As for how to calculate $!5=44$, the linked wikipedia article has plenty of information on this. Your pictured solution went through the trouble of finding exactly one match, exactly two matches, etc... which is tedious and has strong chance of making a mistake. Further, it glosses over how to have found the $9,2,1,0,1$ that appear in the products which leads exactly to your question here. These numbers happen to be $!4, !3, !2, !1,$ and $!0$ respectively, but the solution makes no mention how these were found and one can only guess that the author of the solution found them by brute force (which isn't so bad for $!3, !2, !1, !0$ but for $!4$ this really should have been explained in greater detail)

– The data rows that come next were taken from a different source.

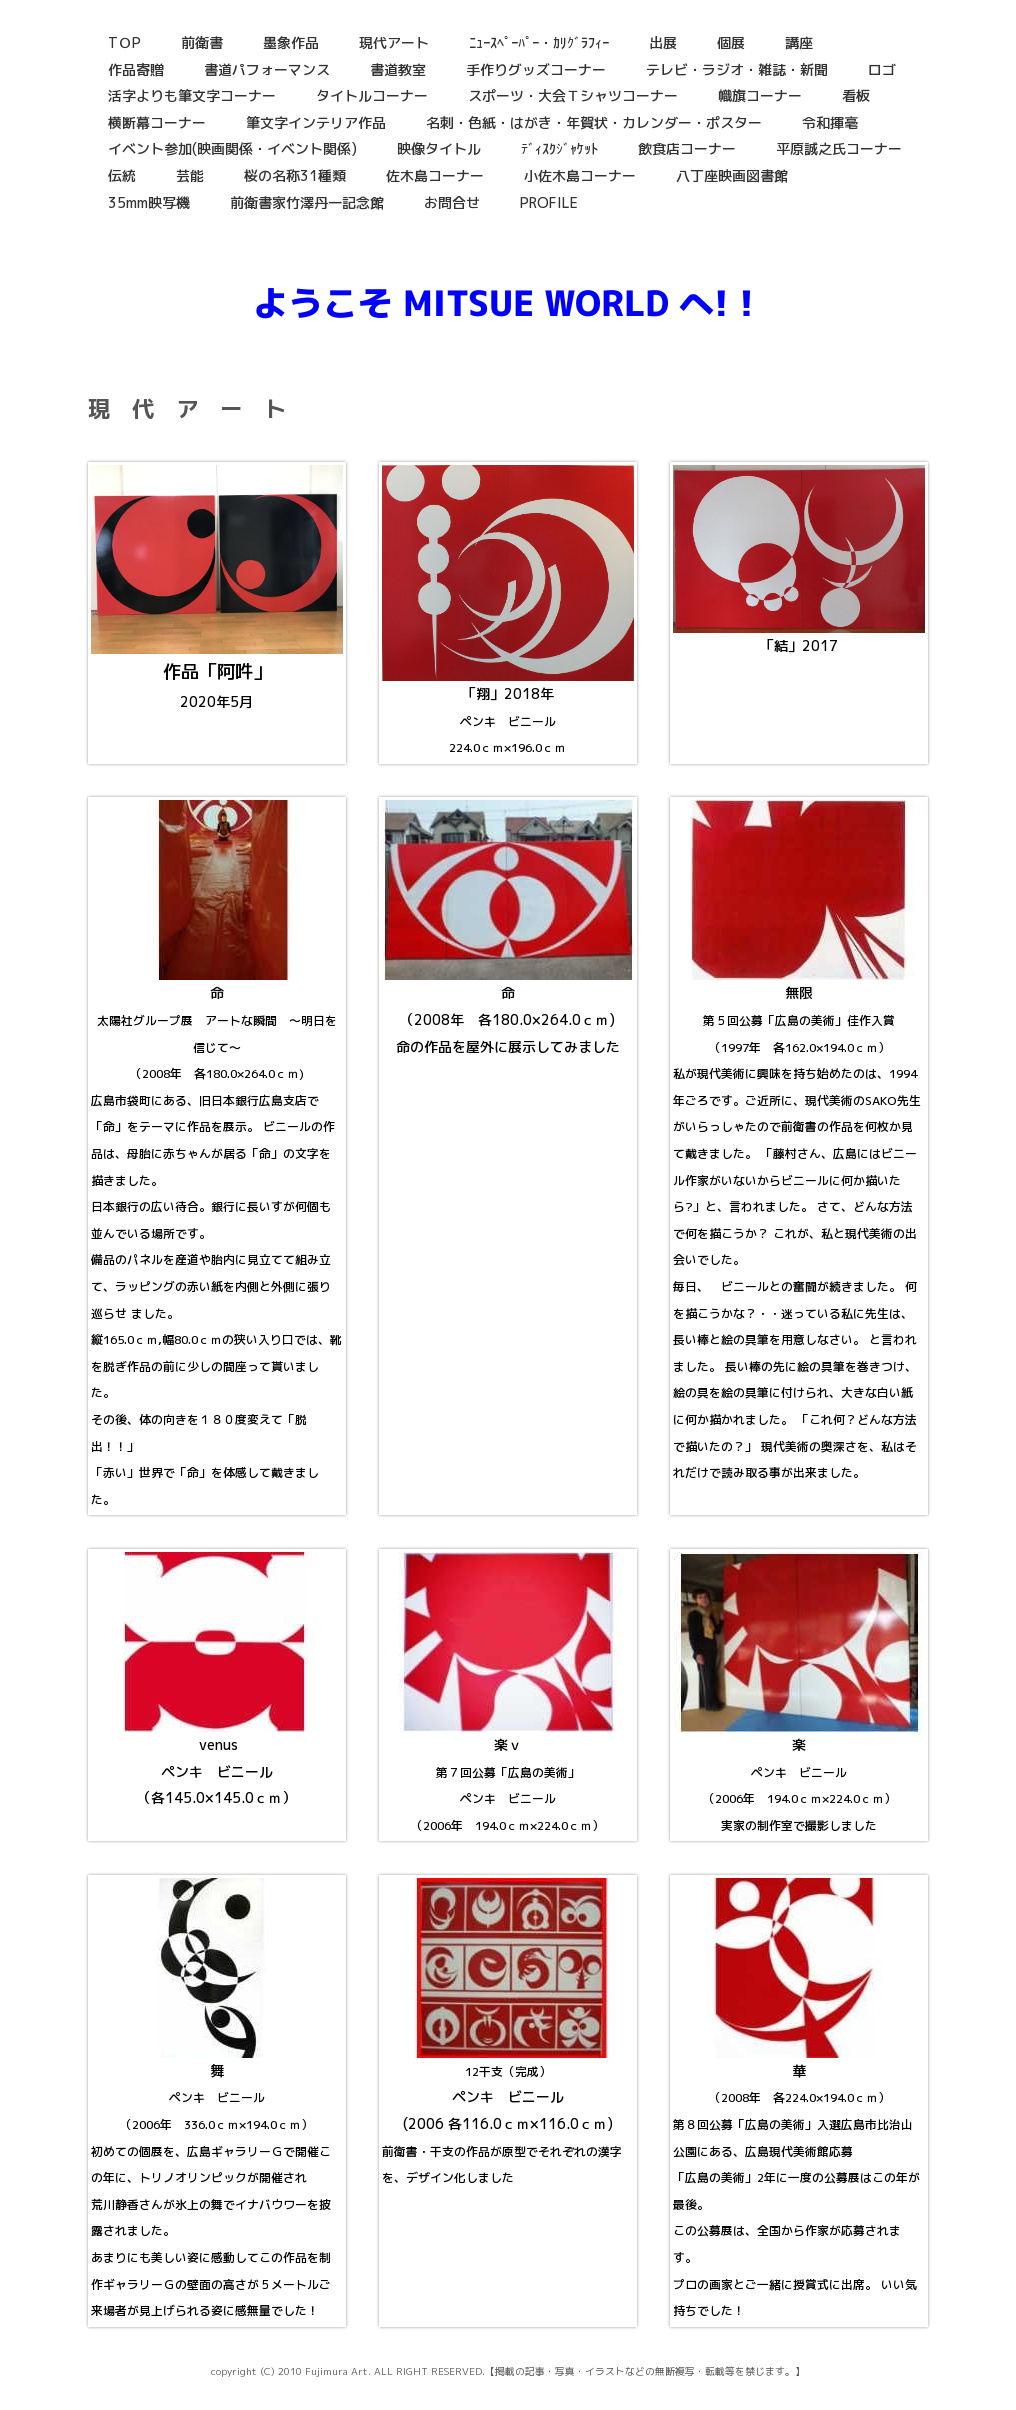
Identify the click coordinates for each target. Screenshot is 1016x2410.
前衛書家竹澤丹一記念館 (307, 202)
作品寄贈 (136, 69)
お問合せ (452, 202)
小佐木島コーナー (580, 175)
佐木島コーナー (435, 175)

A better way to do this directly with little to no knowledge of derangements would have been with inclusion-exclusion over the events where the first card matched, the second card matched, etc... At least one card matching would have been given by $\sum\limits_{k=1}^5 \left(-1\right)^{k+1}\binom{5}{k}(5-k)!$ which amounts to $120-60+20-5+1=76$ and subtracting this away from $120$ to give the number of arrangements with no matches would have been $120-76=44$, as found before. This inclusion-exclusion argument leads to one of the common methods to calculate the number of derangements which is outlined further in the linked wikipedia article. There are faster ways to do this which require a bit more theory to understand, also outlined in the article.


Now, as for part (b), the only thing to recognize is that this will follow a binomial distribution and you can use the well known results for that.